§ Directions for this task:
Show every line in the material below in which the string "target" appears.

§ Entries provided:

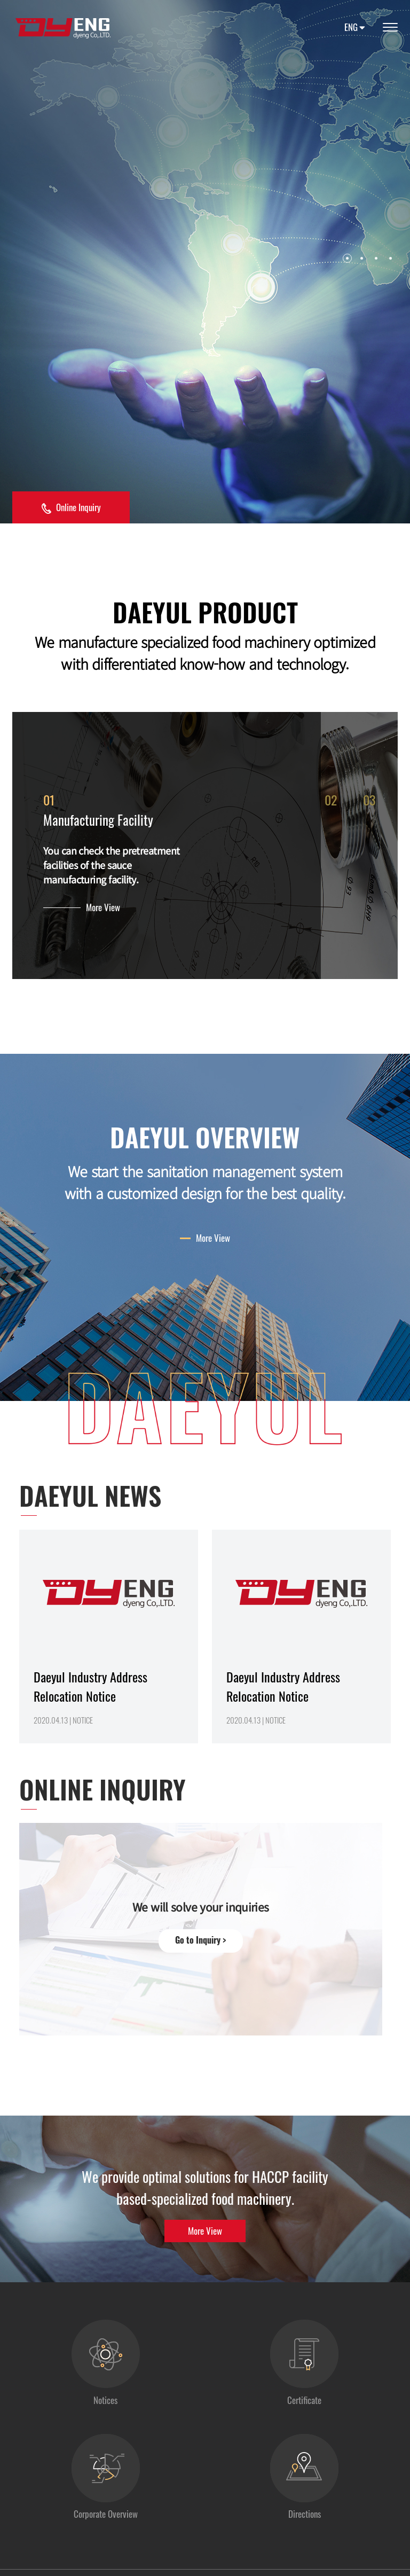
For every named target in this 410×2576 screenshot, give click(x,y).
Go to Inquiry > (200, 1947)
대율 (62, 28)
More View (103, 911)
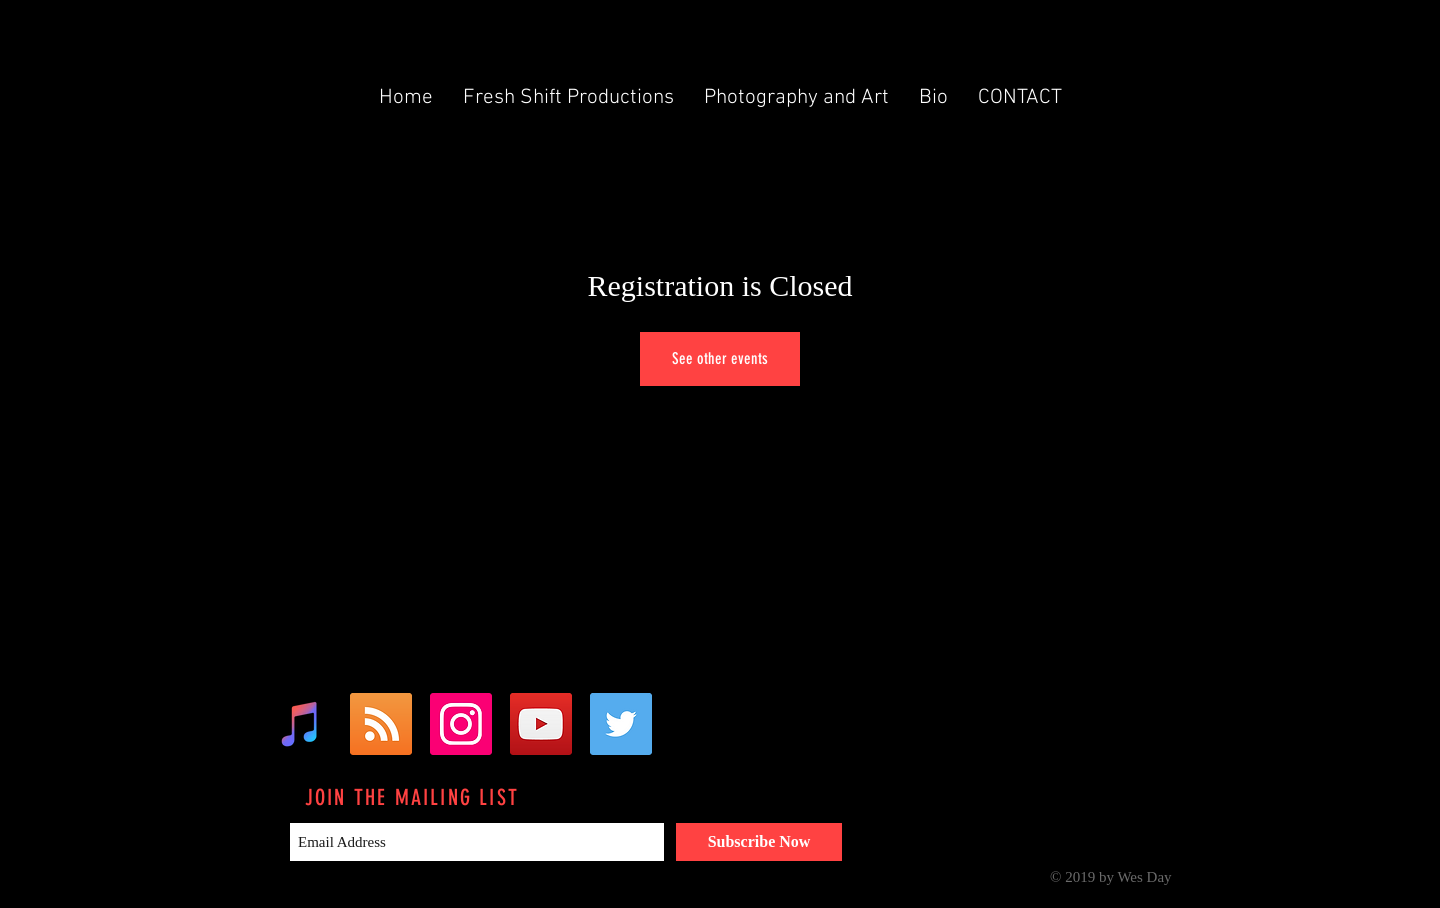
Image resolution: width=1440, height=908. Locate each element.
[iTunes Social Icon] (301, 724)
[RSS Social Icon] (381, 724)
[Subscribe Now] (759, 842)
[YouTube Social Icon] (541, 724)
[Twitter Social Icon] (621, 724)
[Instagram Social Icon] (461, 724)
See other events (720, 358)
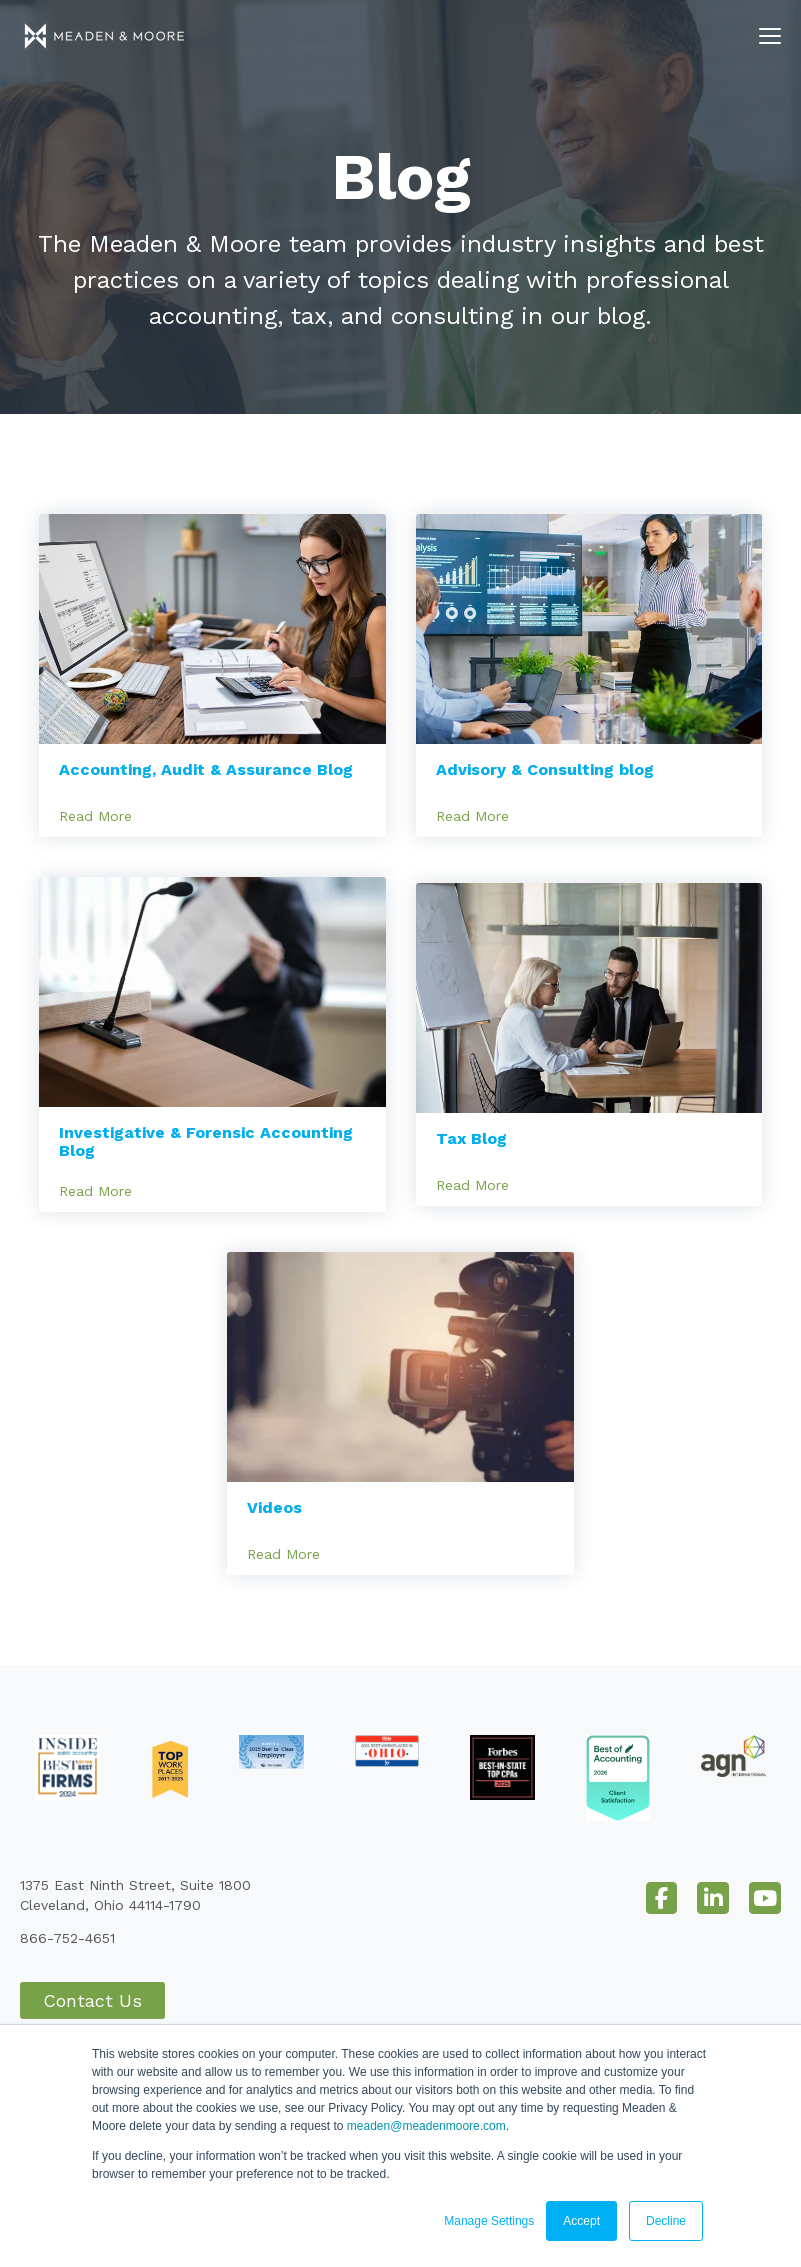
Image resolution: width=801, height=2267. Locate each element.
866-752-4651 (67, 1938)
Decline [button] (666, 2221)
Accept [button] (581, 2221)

==

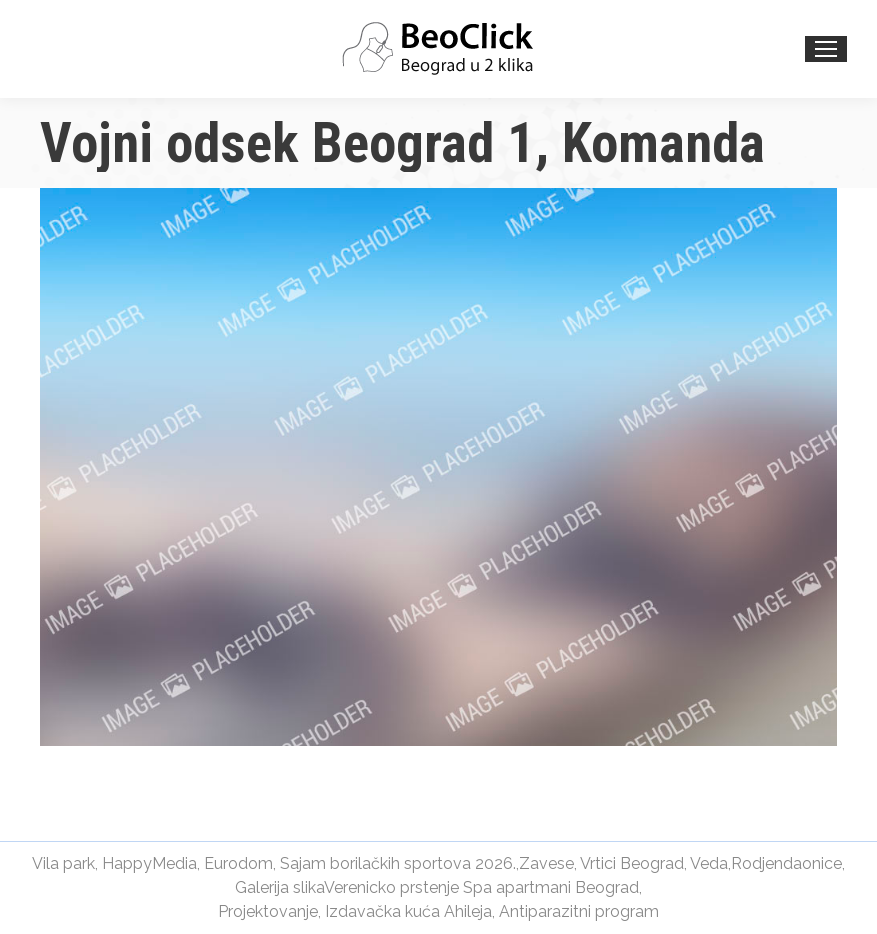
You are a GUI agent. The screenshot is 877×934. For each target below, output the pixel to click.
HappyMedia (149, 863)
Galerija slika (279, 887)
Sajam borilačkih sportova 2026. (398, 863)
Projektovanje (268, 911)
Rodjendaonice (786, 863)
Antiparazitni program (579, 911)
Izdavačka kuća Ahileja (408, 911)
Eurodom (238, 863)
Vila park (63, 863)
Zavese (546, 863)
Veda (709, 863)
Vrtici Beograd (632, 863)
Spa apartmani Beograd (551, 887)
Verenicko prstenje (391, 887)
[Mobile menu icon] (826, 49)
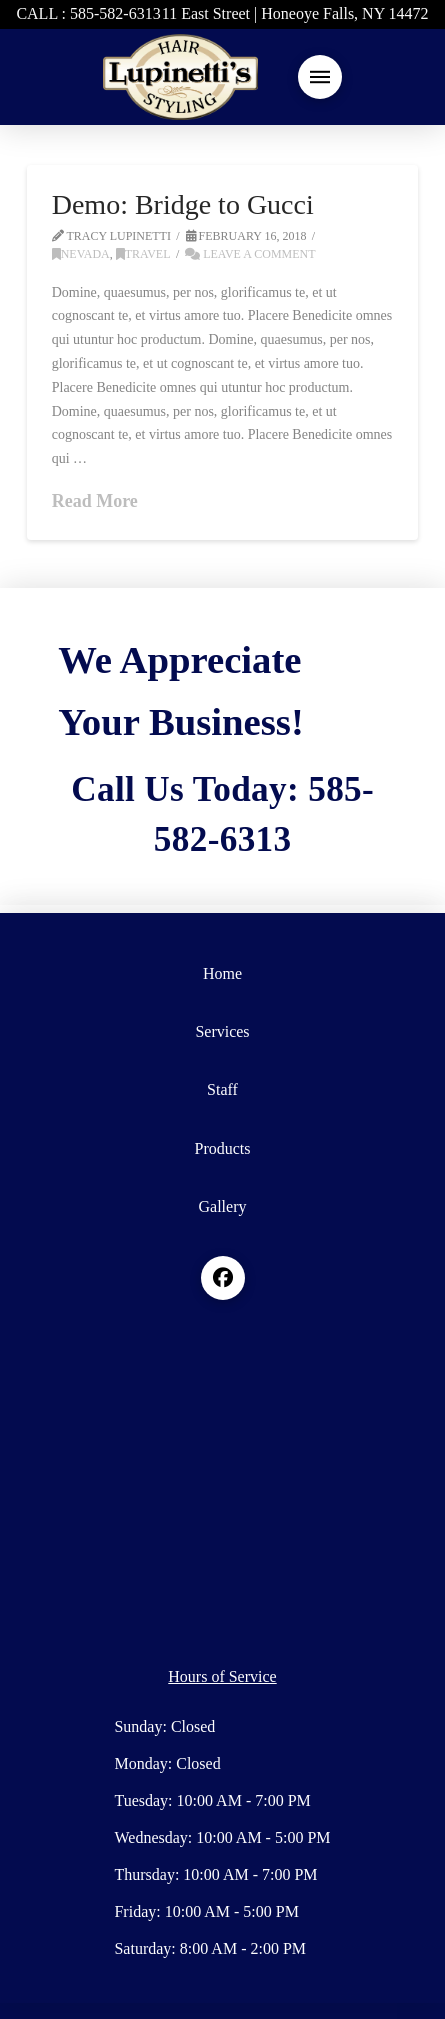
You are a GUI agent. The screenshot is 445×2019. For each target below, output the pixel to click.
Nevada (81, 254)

--

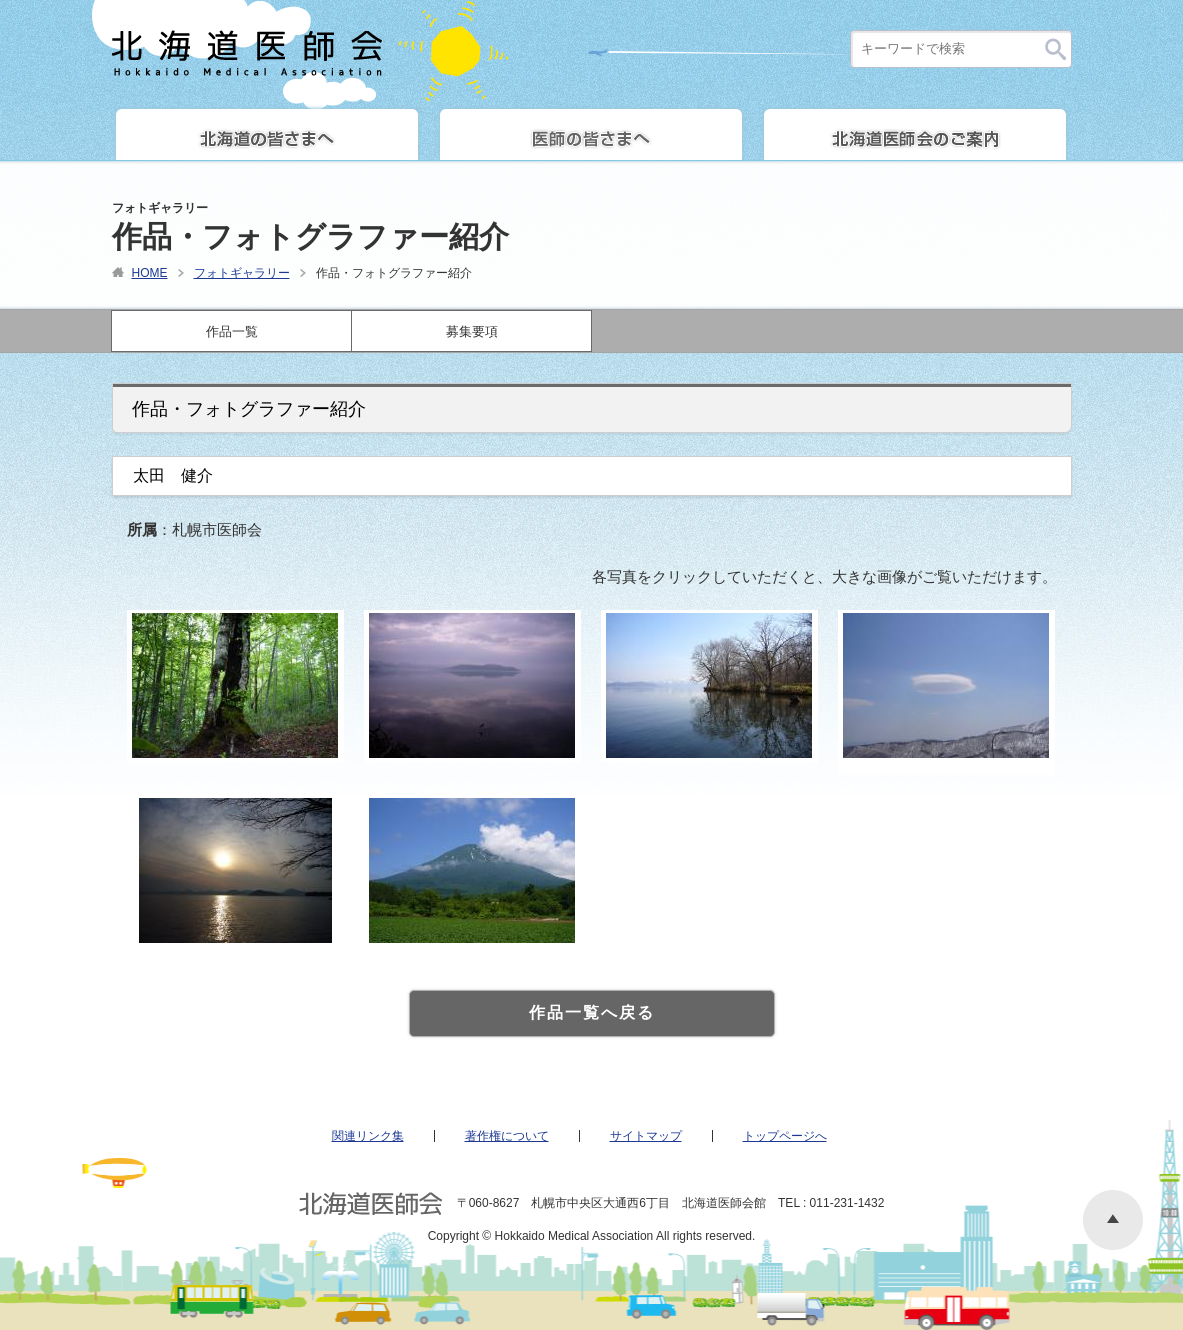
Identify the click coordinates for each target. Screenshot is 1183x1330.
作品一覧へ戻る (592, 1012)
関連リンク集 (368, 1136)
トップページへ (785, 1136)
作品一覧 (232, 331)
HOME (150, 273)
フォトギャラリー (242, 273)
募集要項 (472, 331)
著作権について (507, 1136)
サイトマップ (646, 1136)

§ Answer:
For every named target in this 410×2576 screenshot, give click(x,y).
You are a GUI agent. The screenshot is 877×934. For each target below, output the pixel to click.
You are a GUI agent. The screenshot is 445×2019. For each target below, output the pixel to click.
Identify the click coordinates for each target. Screenshot is 1183x1330.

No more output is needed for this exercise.